Bobby was a gentle man who was very receptive of the Clown College, and and what it meant for the future of clowning. He a true Master of his craft. He would take you under his wing and slowly nurture you along. Keith was a fun loving guy who never seemed to have a worry in the world. The precise way he put his makeup on was unbelievable. When he finished, it was if he measured each little mark on his face to exact size and shape, with the precision of an architect. He's in Hollywood now has won many Emmys and other awards for his make up designs.
The first thing I needed to know was whiteface or auguste. The whiteface was a more magical sort of clown. The auguste was more of the fall guy. When I speak of the two types I'm speaking from a traditional sense, not todays standards. There was also a third type called the character. He wore very little makeup. This was one Irvin Feld didn't particularly care for, so it wasn't really pushed too much.
These days those lines aren't as strict. In fact the whiteface is almost gone, and the character is more popular than ever. Funny how things change. The auguste seems to be hanging in there. We spent hours mugging in front of mirrors trying to find the shapes and wrinkles with different expressions, searching for that one unique look that was only yours. I had a hard time deciding which one was best for me. Whiteface? Auguste? Which one?
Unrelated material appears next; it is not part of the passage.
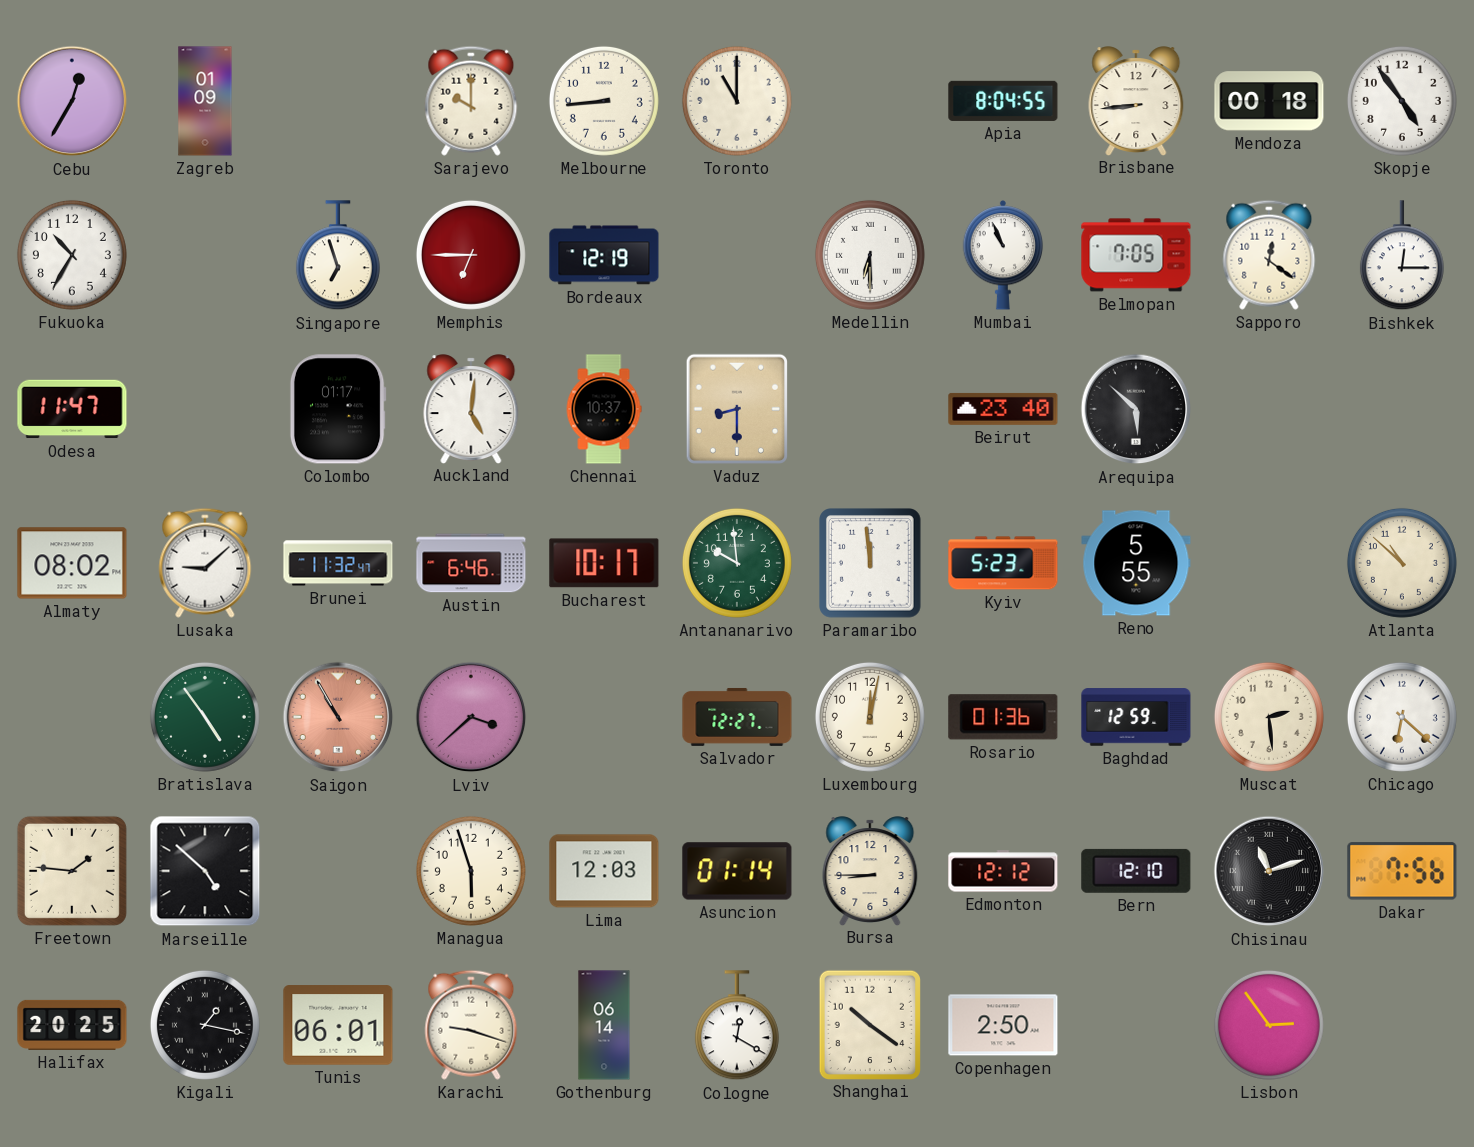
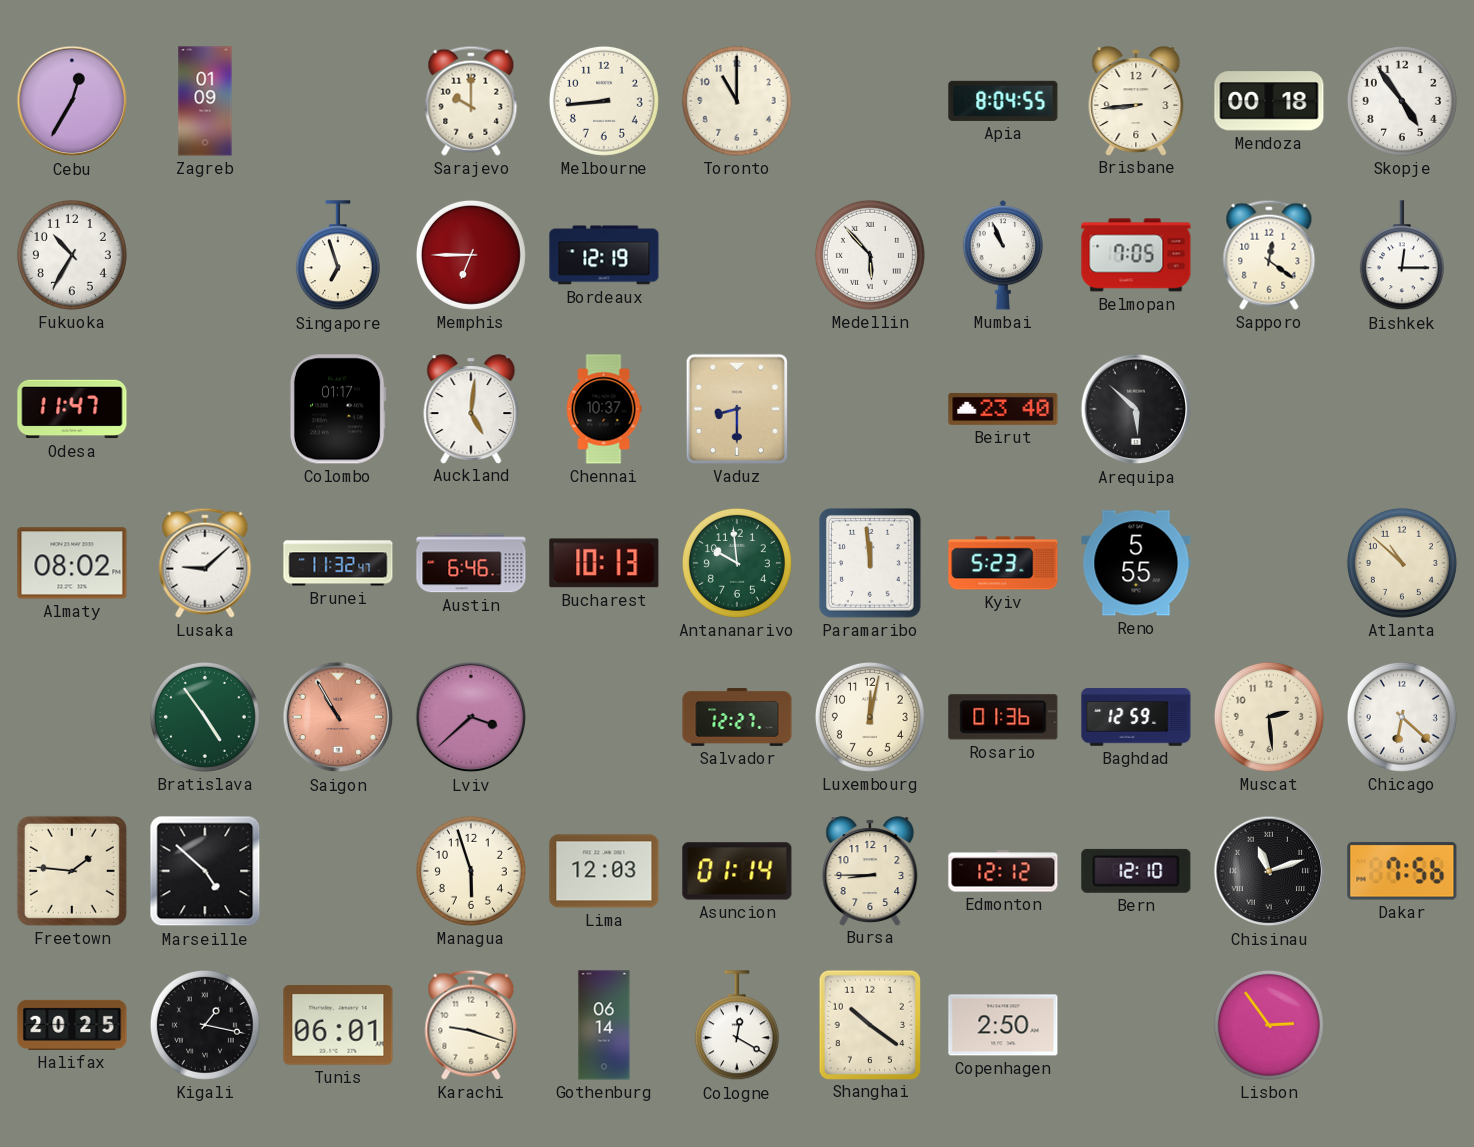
Medellin: 6:30 -> 5:53
Bucharest: 10:17 -> 10:13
Noticing my frustration Bobby would calm me and assure me patience would win out. One morning he came in and told me he had dreamed of a makeup design that would work for me. It was white on the bottom blending to flesh on top. He painted the eyebrows on me with their familiar forlorn look. He also told me one should be short and one long. This is one thing which has never changed in 35 years. Thanks Bobby.
When it came to noses I always wanted a small ball nose about the size of a ping pong ball. As everyone was molding all of these fancy noses I tried to make a mold of a perfect round nose. As much as I tried I couldn't get it too look right. Again frustration set in. Keith came to me and said, "Why don't you just use a ping pong ball." So I did.
The ball was thin and had an edge that would cut my nose. I decided to make a mold of my real nose. I could then just glue the ball over the latex piece. If you look closely you can see it in the picture. I still use the same look of a small round nose the size of a ping pong ball. Thanks Keith. Some things never change.